Une nouvelle collection d’enregistrements privés rares nous offre un aperçu précieux de la formation de Bird, alors qu’il perfectionnait sa technique et ses techniques d’improvisation qui allaient plus tard révolutionner le monde du jazz avec la création du bebop, aux côtés de Dizzy Gillespie et d’autres. Nous avons rencontré Chuck Haddix, historien du jazz, auteur et archiviste, qui a rédigé les notes de pochette et compilé cette collection d’enregistrements exceptionnelle.
« Cette collection nous offre une perspective différente sur l’évolution de Charlie Parker en tant que musicien », explique Haddix lors d’un appel téléphonique un après-midi d’automne, « et environ les deux tiers n’ont jamais été publiés ni entendus auparavant ! »
Cette collection couvre la période 1941-1951, et les premiers enregistrements donnent immédiatement le ton.

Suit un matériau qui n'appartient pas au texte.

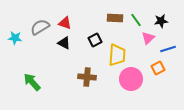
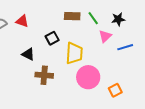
black triangle: (64, 43) -> (28, 54), moved
orange square: (158, 68) -> (115, 90), moved

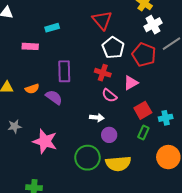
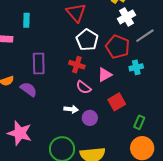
cyan rectangle: (52, 28) -> (26, 20), turned -72
cyan cross: (166, 118) -> (136, 67), moved
green rectangle: (143, 133) -> (139, 122), moved
purple circle: (109, 135) -> (90, 118), moved

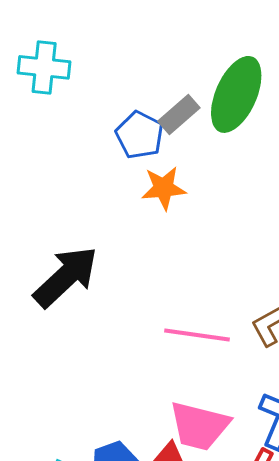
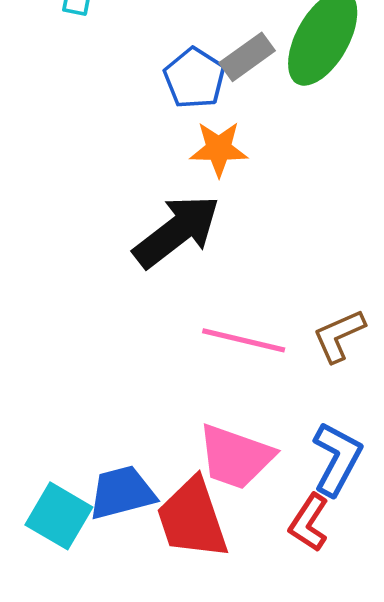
black arrow: (66, 277) -> (177, 231), moved

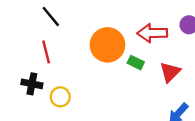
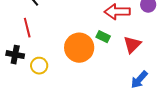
orange circle: (107, 45) -> (79, 48), moved

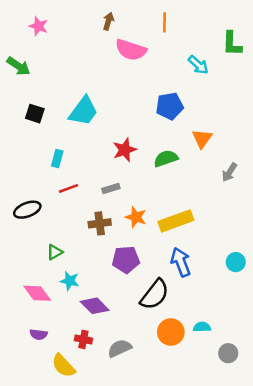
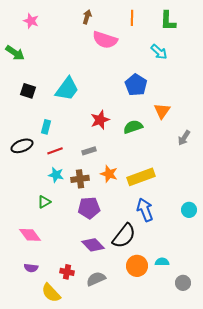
green L-shape: (232, 44) -> (168, 21), moved
blue pentagon: (170, 106) -> (136, 85), turned -30
black ellipse: (27, 210) -> (22, 146), moved
purple pentagon: (126, 260) -> (89, 208), moved
cyan star: (70, 281) -> (56, 175), moved
purple diamond: (95, 306) -> (93, 245), moved

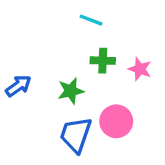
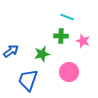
cyan line: (91, 20) -> (67, 17), moved
blue trapezoid: (76, 135) -> (28, 80), moved

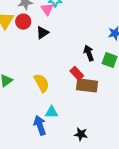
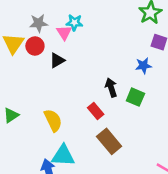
brown rectangle: (87, 85) -> (109, 141), moved, turned 40
cyan triangle: (52, 112) -> (63, 156), size x1.5

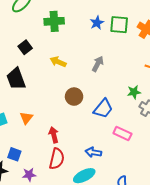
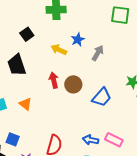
blue star: (97, 23) -> (78, 40), moved
orange triangle: (26, 118) -> (26, 104), turned -32
pink rectangle: (122, 134) -> (114, 140), moved
red arrow: (54, 135) -> (54, 80), moved

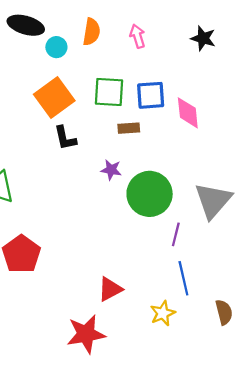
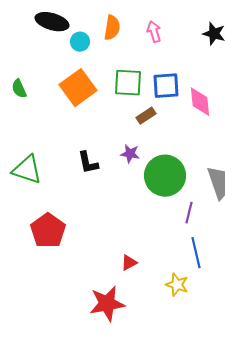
brown rectangle: (129, 128) -> (146, 116), turned -30
black L-shape: (65, 138) -> (88, 163), moved
red triangle: (110, 289) -> (129, 263), size x0.7
yellow star: (163, 313) -> (177, 285), turned -30

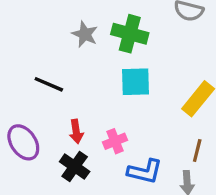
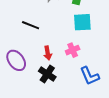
pink cross: (115, 141) -> (73, 50), moved
blue L-shape: (145, 171) -> (90, 76), turned 55

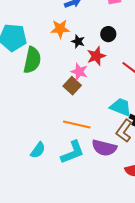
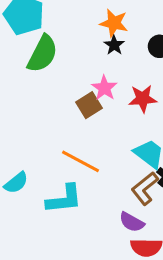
orange star: (60, 29) -> (114, 23), moved
red star: (96, 56) -> (143, 99), moved
purple semicircle: (104, 148) -> (132, 222), moved, size x0.7

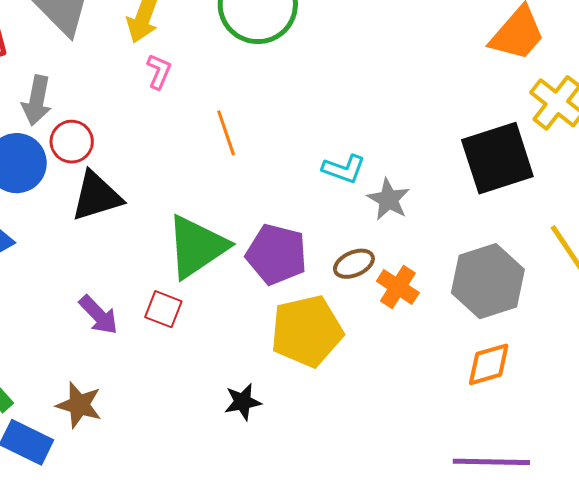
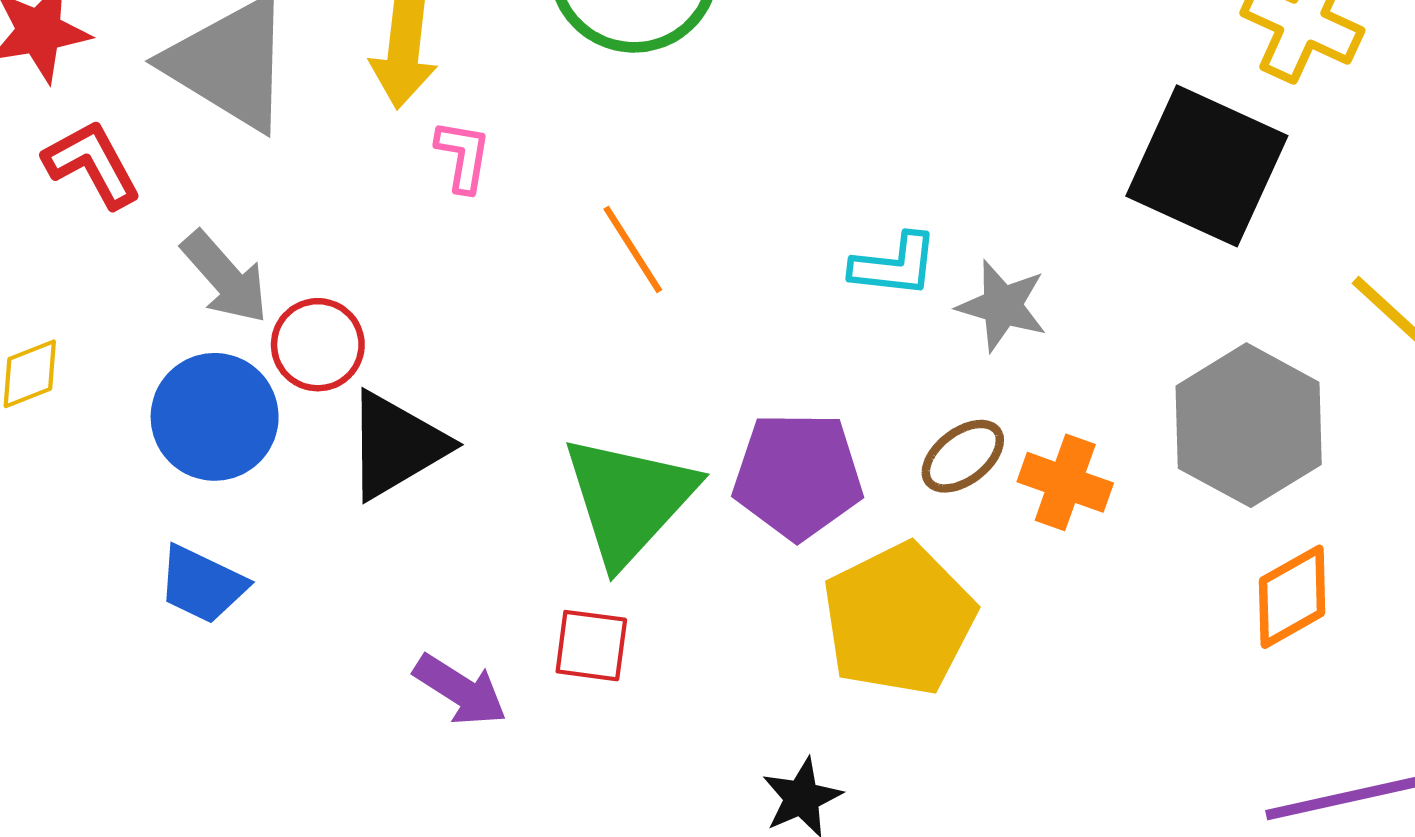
gray arrow: (37, 101) -> (225, 277), turned -39
black square: (497, 158) -> (1207, 166), turned -34

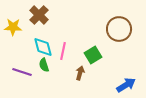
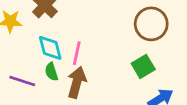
green square: (93, 55) -> (143, 66), moved
brown arrow: (80, 73) -> (77, 82), moved, size x1.6

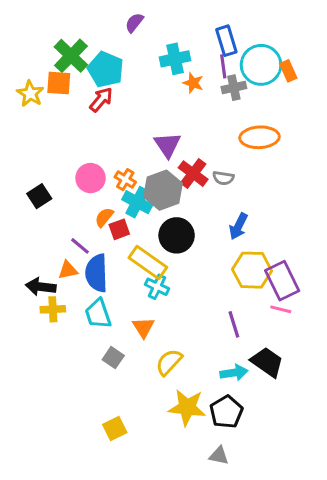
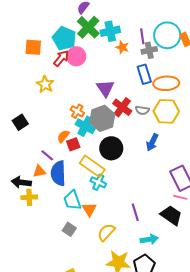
blue rectangle: (226, 41) -> (144, 74), moved
green cross: (71, 56) -> (88, 27), moved
yellow star: (30, 94) -> (45, 84), moved
pink circle: (91, 178) -> (76, 56), moved
yellow hexagon: (252, 270) -> (166, 111), moved
cyan trapezoid: (98, 314) -> (72, 200), moved
purple line: (234, 324) -> (135, 212), moved
black trapezoid: (267, 362) -> (171, 215), moved

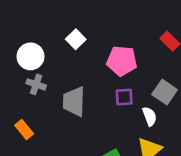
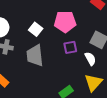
white square: (76, 39) -> (36, 29), moved

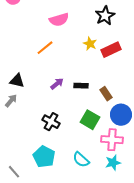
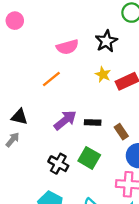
black star: (105, 16) -> (106, 41), moved
purple arrow: (57, 84) -> (65, 120), size x1.5
green square: (90, 120) -> (89, 158), moved

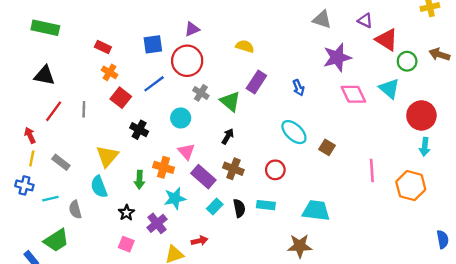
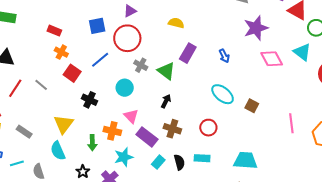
gray line: (84, 109) -> (41, 85), turned -48

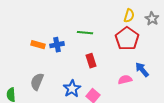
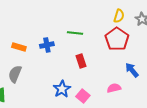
orange rectangle: (38, 45) -> (19, 47), moved
pink semicircle: (125, 80) -> (114, 88), moved
gray semicircle: (37, 82) -> (15, 74), moved

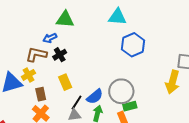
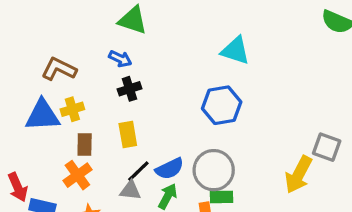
green triangle: (65, 19) -> (133, 20), moved
blue arrow: (50, 38) -> (120, 59), turned -144
blue hexagon: (133, 45) -> (222, 105), moved
brown L-shape: (36, 54) -> (59, 69), moved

En février 1941, Parker jouait avec le pianiste et chanteur de jazz Jay McShann et son orchestre. Le manager du groupe, John Tumino, souhaitait les enregistrer en vue d’une séance d’enregistrement à Dallas pour le label Decca. Parmi les morceaux enregistrés figurait une reprise de « I’m Getting Sentimental Over You » de Tommy Dorsey. L’orchestre jouait alors beaucoup de musique de danse pour un public blanc, ce qui s’entend clairement lorsqu’on entend Joe Coleman chanter « I’m Getting Sentimental Over You ».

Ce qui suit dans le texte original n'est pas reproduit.